Die Ägypter, die Griechen, die alten Chinesen, die Römer, allesamt wussten den Spargel zu schätzen. Ursprünglich als Heilmittel, erhoben die Römer ihn zur Delikatesse Sie brachten ihn durch ihre Eroberungszüge nach Europa. Er galt bei der römischen High-Society als unverzichtbar bei jedem Festmahl. König Augustus soll ausgewachsener Spargelfan gewesen sein. Vor rund 4000 Jahren war er bereits den Chinesen in der Medizin bekannt. In Bayern befindet sich das europäische Spargelmuseum, hier könnte ihr nach Lust und Laune auf genaue Spurensuche gehen. http://museen-schrobenhausen.byseum.de/de/spargelmuseum

Hippokrates trocknete und verschrieb es bei: (Achtung!) Herzklopfen, Husten mit blutigem Auswurf, Rheuma, Gicht, Milz- und Leberleiden, Potenzproblemen, Arthritis, Blasenleiden, Nierengrieß, Rheuma, Gelbsucht, Hämorrhoiden usw. Ok, er wird wohl kaum ein Rezept ausgestellt haben, aber er erwähnte es in seinen Büchern als Heilmittel.

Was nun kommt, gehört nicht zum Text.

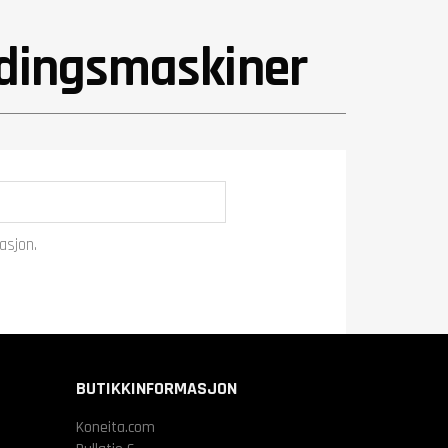
idingsmaskiner
asjon.
BUTIKKINFORMASJON
Koneita.com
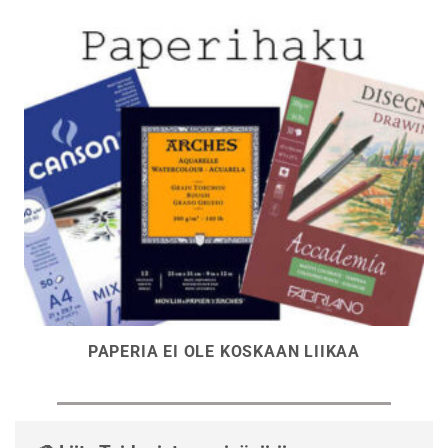
PAPERIA EI OLE KOSKAAN LIIKAA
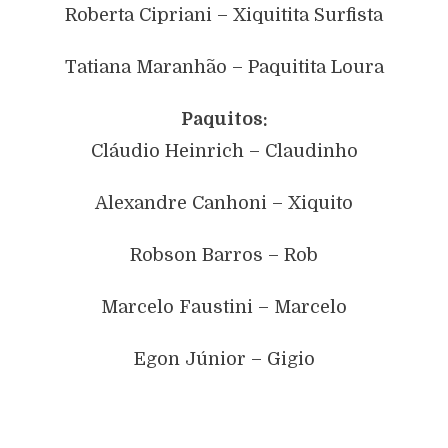
Roberta Cipriani – Xiquitita Surfista
Tatiana Maranhão – Paquitita Loura
Paquitos:
Cláudio Heinrich – Claudinho
Alexandre Canhoni – Xiquito
Robson Barros – Rob
Marcelo Faustini – Marcelo
Egon Júnior – Gigio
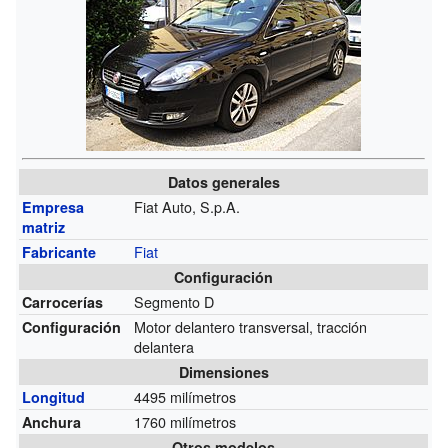
Datos generales
Fiat Auto, S.p.A.
Empresa
matriz
Fiat
Fabricante
Configuración
Segmento D
Carrocerías
Motor delantero transversal, tracción
Configuración
delantera
Dimensiones
4495 milímetros
Longitud
1760 milímetros
Anchura
Otros modelos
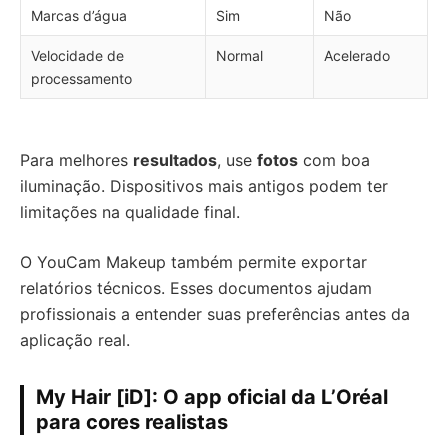
Marcas d’água
Sim
Não
Velocidade de
Normal
Acelerado
processamento
Para melhores
resultados
, use
fotos
com boa
iluminação. Dispositivos mais antigos podem ter
limitações na qualidade final.
O YouCam Makeup também permite exportar
relatórios técnicos. Esses documentos ajudam
profissionais a entender suas preferências antes da
aplicação real.
My Hair [iD]: O app oficial da L’Oréal
para cores realistas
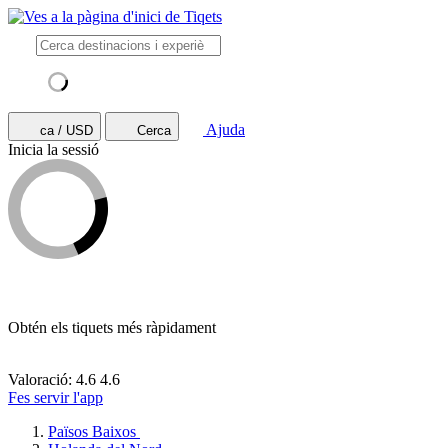
Ajuda
ca / USD
Cerca
Inicia la sessió
Obtén els tiquets més ràpidament
Valoració: 4.6
4.6
Fes servir l'app
Països Baixos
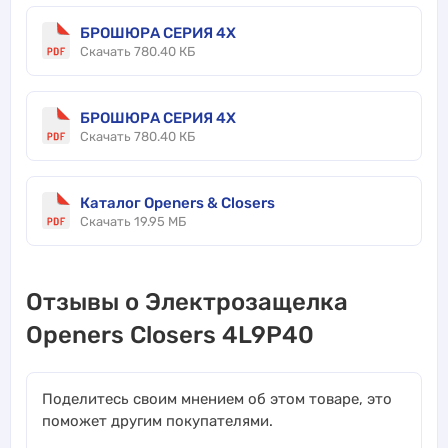
БРОШЮРА СЕРИЯ 4X
Скачать 780.40 КБ
БРОШЮРА СЕРИЯ 4X
Скачать 780.40 КБ
Каталог Openers & Closers
Скачать 19.95 МБ
Отзывы о Электрозащелка
Openers Closers 4L9P40
Поделитесь своим мнением об этом товаре, это
поможет другим покупателями.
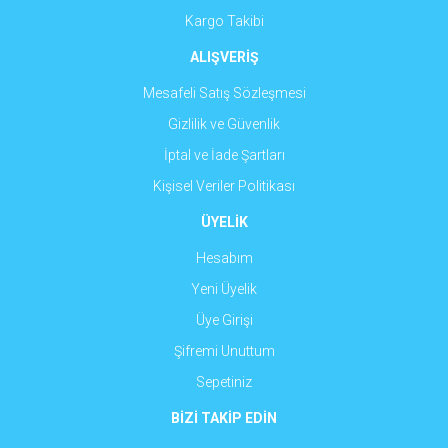
Kargo Takibi
ALIŞVERİŞ
Mesafeli Satış Sözleşmesi
Gizlilik ve Güvenlik
İptal ve İade Şartları
Kişisel Veriler Politikası
ÜYELİK
Hesabım
Yeni Üyelik
Üye Girişi
Şifremi Unuttum
Sepetiniz
BİZİ TAKİP EDİN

Wann gibt’s den überhaupt und wer sagt mir, dass die im Supermarkt mich nicht übers Ohr hauen?

„Kirschen rot, Spargel tot“ besagt eine alte Bauernregel. Die jungen Triebe werden von April bis Juni geerntet. Frischer weißer Spargel glänzt, quietscht beim aneinanderreiben und die Köpfe sind geschlossen. Ist die Schnittstelle leicht bräunlich liegt der Spargel schon etwas länger. Bei leichtem Druck sollte noch Wasser austreten. Grüner Spargel hat es da schon einfacher, denn wenn er austrocknet und nicht mehr frisch ist, sieht man das recht schnell. Die Enden sehen aus wie morsches Holz und die Stangen wirken insgesamt eher ausgetrocknet als knackig grün.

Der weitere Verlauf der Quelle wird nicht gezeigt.